Collected data:
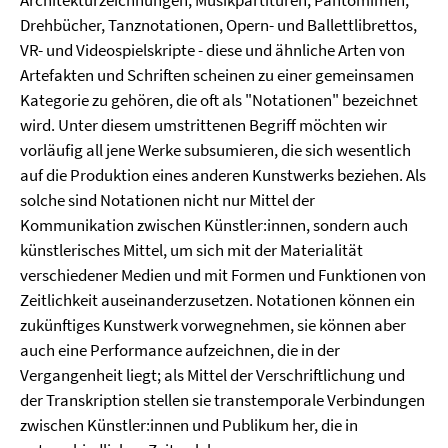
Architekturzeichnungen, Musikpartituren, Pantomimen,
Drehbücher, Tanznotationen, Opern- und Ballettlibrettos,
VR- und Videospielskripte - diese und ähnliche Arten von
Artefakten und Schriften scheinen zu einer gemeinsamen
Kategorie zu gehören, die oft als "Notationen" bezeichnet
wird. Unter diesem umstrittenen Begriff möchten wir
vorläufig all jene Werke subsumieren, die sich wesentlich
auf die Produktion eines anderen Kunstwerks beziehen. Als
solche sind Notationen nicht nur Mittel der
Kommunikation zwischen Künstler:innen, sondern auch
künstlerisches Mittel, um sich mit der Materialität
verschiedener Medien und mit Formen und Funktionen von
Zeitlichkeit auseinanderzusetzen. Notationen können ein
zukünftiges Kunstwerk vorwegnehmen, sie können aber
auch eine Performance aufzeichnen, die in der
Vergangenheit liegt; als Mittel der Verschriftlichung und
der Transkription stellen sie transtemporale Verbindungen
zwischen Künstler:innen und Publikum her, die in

---

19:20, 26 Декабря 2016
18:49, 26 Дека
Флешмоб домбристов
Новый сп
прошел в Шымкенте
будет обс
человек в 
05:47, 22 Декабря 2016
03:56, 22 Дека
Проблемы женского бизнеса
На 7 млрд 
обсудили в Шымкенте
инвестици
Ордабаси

▸ Goal of the exercise
Search the entries for the word "auch" and copy every line that has it.

▸ Result for this exercise
Kommunikation zwischen Künstler:innen, sondern auch
auch eine Performance aufzeichnen, die in der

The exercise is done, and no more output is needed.